Consumer Credit at All-Time High: What Does This Mean for the Fed Chair Race?

Consumer credit as a percent of disposable income is at an all-time high. What could the policies of John Taylor and Jerome Powell mean for consumers?

Americans have been tapping into credit at levels we’ve never seen before. Some of the faster growing types of credit, like credit cards and student loans, float with interest rates. This means that more Federal Reserve rate hikes could make it harder for households to pay off debt. However, we might not see a wave of defaults that we’d expect in these circumstances.

That’s according to Wells Fargo’s Chief Economist John Sivlia and analyst Harry Pershing. In a weekly interest rate research note released on October 25th (link here), Silvia and Pershing note that consumer credit is at an all-time high compared to disposable income. That would normally bring about fears of a coming crisis, as a wave of defaults could push the U.S. economy right back into recession.

However, the authors argue that the Fed will raise interest rates slower than incomes will rise. That would mean consumers would pay more on debt, but it would be less of a burden compared to incomes.
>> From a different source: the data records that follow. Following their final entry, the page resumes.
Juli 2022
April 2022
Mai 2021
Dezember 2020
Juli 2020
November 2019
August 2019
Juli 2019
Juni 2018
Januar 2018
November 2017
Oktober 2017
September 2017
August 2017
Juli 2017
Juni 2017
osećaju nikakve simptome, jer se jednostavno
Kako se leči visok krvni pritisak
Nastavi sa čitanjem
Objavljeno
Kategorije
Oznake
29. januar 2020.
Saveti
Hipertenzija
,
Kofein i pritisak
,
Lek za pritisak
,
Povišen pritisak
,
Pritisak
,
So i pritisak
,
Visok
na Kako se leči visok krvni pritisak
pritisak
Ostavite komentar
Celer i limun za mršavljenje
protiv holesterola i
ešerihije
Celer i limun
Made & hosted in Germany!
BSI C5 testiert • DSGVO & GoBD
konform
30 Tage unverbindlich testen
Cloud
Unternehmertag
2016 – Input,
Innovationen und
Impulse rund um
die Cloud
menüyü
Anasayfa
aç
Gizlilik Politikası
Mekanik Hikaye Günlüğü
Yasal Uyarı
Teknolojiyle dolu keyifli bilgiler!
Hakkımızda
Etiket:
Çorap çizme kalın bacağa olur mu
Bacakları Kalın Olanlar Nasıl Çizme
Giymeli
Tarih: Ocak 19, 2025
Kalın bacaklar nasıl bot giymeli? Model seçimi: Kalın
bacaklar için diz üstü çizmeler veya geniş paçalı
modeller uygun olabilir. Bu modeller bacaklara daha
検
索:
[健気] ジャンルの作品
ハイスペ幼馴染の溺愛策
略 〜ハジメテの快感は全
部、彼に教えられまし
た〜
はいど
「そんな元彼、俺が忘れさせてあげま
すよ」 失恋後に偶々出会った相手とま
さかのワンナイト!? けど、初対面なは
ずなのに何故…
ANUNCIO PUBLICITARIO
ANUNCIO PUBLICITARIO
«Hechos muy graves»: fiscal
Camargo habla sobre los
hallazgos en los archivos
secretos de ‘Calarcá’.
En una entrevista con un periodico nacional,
Household debt delinquencies have mostly been falling since the Financial Crisis of 2008-09. Even though consumers are taking on more debt as a percent of income, they are still paying it down and not defaulting. Steady economic growth and a continuously improving labor market are certainly making consumers feel better about their debt burdens. The only way we’d see a spike in defaults is if rates rise much faster than expected.

What does this mean for the Federal Reserve Chair race?

Jerome Powell and John Taylor are the front-runners at this point. Powell would represent a continuation of current Fed policy, while Taylor is a bit more of a wild card.

Taylor’s famous Taylor Rule formulates the proper level of Fed base interest rates. It currently stands at about 3.0 percent. This is sharply higher than the current level of 1.25 percent. A move this big would be a huge shock to consumers holding floating rate debt.

Not everyone is convinced a Taylor Fed would raise interest rates this much, though. Taylor recently argued that the economy could withstand a 3 percent growth rate without too much inflation (specifically, if tax cuts lead to GDP growth). That would be a reason to leave rates lower.

Yellen, on the other hand, thinks inflation will tick upward if a massive tax package is passed. She would likely opt to raise rates in this scenario. Countering prevailing opinion, rates could be higher in a Yellen/Powell Fed than a Taylor Fed.

Consumers have benefited from a steady and predictable economy over the past decade. A massive shift in monetary policy could be the trigger that upends this consumer confidence, which makes this Fed horse race so intriguing.